Why We Must Build World Models

From naive software to systems capable of interacting intelligently with us and our world, unlocking intelligence and scientific breakthroughs

Oliver Cameron

February 17th, 2026

Humans have been trying to model the world since our beginning. Understanding why we’re here and how everything around us works are questions we will never stop asking.

Early humans carved notches into bone to track the lunar cycle. Polynesian navigators crossed the open ocean using models of swell and stars. Plato argued the physical world was a shadow of deeper structure. Da Vinci sketched anatomy and fluid dynamics because, to him, understanding how the world works was a prerequisite to doing anything useful. Einstein showed the rules of the universe could be compressed into elegant mathematical form. Penrose demonstrated that causal structure is the deep architecture of physical reality, and Pearl argued true understanding requires causality, not just correlation.

A 34,000 year old lunar calendar

Over thousands of years, we’ve tried to better model the world, to make it a better place. We’ve made much progress, but we can go much further. This is why I work on world models.

Are Language Models Enough to Understand the World?

Many argue that language models learn a powerful model of the world. And it’s undoubted that training on all of language has produced an emergent understanding of grammar, logic, reasoning, and common sense. These models are incredible.

But that model—as powerful as it is—remains an incomplete world model, and only as good as the data it primarily learns from. Language is a thin, biased slice of reality. It contains only what people chose to write down, and vast amounts of human experience never make it to the page. The way someone’s body language signals hesitation, the way you position your body to stay afloat while swimming, the weight of a heavy object in your hand, the sound footsteps make on different surfaces—none of this is captured in text with the depth needed to understand how the world truly works or feels. Not to mention the infinite volume of things that just aren’t exciting enough to write down.

Could you learn to swim purely by reading a book describing it?

So if not language, what data source is large and rich enough to teach a comprehensive model of the world?
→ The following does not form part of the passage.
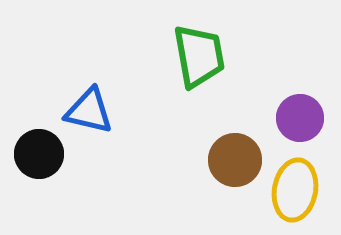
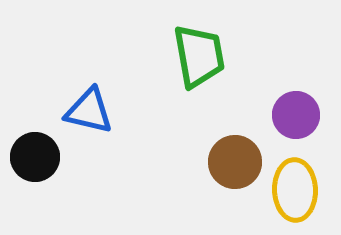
purple circle: moved 4 px left, 3 px up
black circle: moved 4 px left, 3 px down
brown circle: moved 2 px down
yellow ellipse: rotated 12 degrees counterclockwise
As humans, we begin life by exploring the world. We stare at our parents’ faces looking for cues, listen for our name being said, throw food to see what happens, hit our heads on tables and cry, with each experience recursively improving our internal model of the world. All of this can be described in words, but to give machines a true sense of human experience and our world, we have to show them the richest, largest-volume representation of the world: video.
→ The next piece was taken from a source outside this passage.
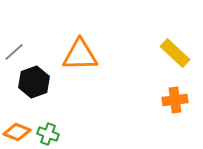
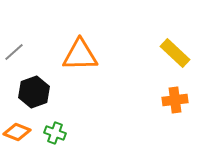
black hexagon: moved 10 px down
green cross: moved 7 px right, 1 px up
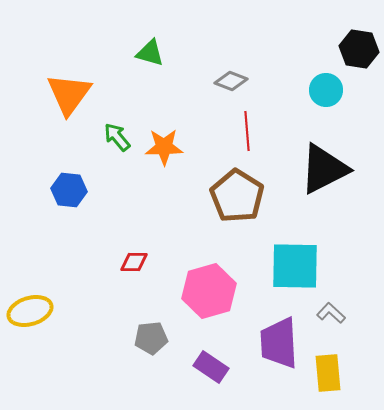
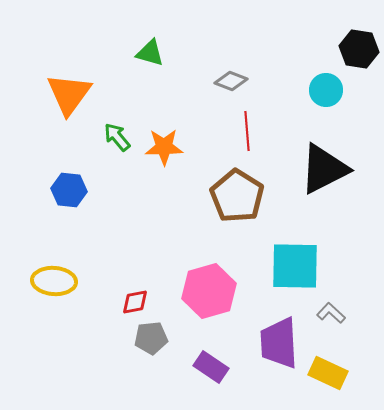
red diamond: moved 1 px right, 40 px down; rotated 12 degrees counterclockwise
yellow ellipse: moved 24 px right, 30 px up; rotated 21 degrees clockwise
yellow rectangle: rotated 60 degrees counterclockwise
Since the smartphone era began, a new tool has become widely available: the ability to record the world in video at massive scale. Each frame of video is light captured by a lens, containing rich observations of physics, dynamics, sound, and human behavior in action. In aggregate, this creates trillions of observations of our world, with a depth and diversity no other data source approaches. What feels ordinary to us—how things move, how lighting shifts, how actions cause reactions, how people interact—is incredibly rich structure for a model to learn from.

Narrow World Models That Learn From Video Exist

If video is the richest data source for learning the world, we should first expect next-state world models to emerge in constrained domains. This has already happened. In a single domain, the challenge of learning superhuman next-state prediction from video was largely solved by self-driving car labs years ago.

Predicting the next-state of the world was key to solving self-driving cars

Given a representation of the road from sensors, companies like Waymo trained models that could predict what the world would look like moments into the future. These models guess—with incredible precision—where pedestrians and drivers will be at future timesteps, learned from vast volumes of driving video and sensor data. These models also learned the effect of the AI driver on the world itself: by staying still or moving, you affect the set of possible futures.

This is what we’d consider a narrow world model, and we see no reason to think this approach—predicting the next state of a world from video observations—is unique to driving. General world models, learned from far broader video observations, appear within reach.

From Video Models to True World Simulators

Given video appears to be so key to learning the world, does this mean video models are general world models? In my opinion, not quite. Bidirectional diffusion models learn a powerful model of world dynamics over short clips. But they are not trained to roll the world forward causally under intervention. In practice, this leads to exposure bias and instability when users take open-ended actions, since the model was never optimized for step-by-step, action-conditioned prediction.

A true world model is causal and action-conditioned. It predicts the next state of the world step-by-step, based on the current state of the world and the actions taken. This open-endedness is essential, because outcomes in our world are not pre-determined.

A multimodal world model, simulating in real-time

The most promising architecture for world models today is autoregressive diffusion transformers (AR DiTs). Unlike video models that generate an entire clip at once, an AR DiT generates frames sequentially, conditioning each new frame on all previous frames and action inputs. Diffusion has proven it can represent the incredible fidelity and realism of the world, while autoregression models how the world evolves over time. To make this world model general, training must expand from narrow domains—like driving observations—to diverse, large-scale general video paired with actions across many environments and interactions, under a single next-state prediction objective. The same next-state objective should extend to multimodal state—video, audio, actions, and language—though this is a nascent research frontier that will mature over time.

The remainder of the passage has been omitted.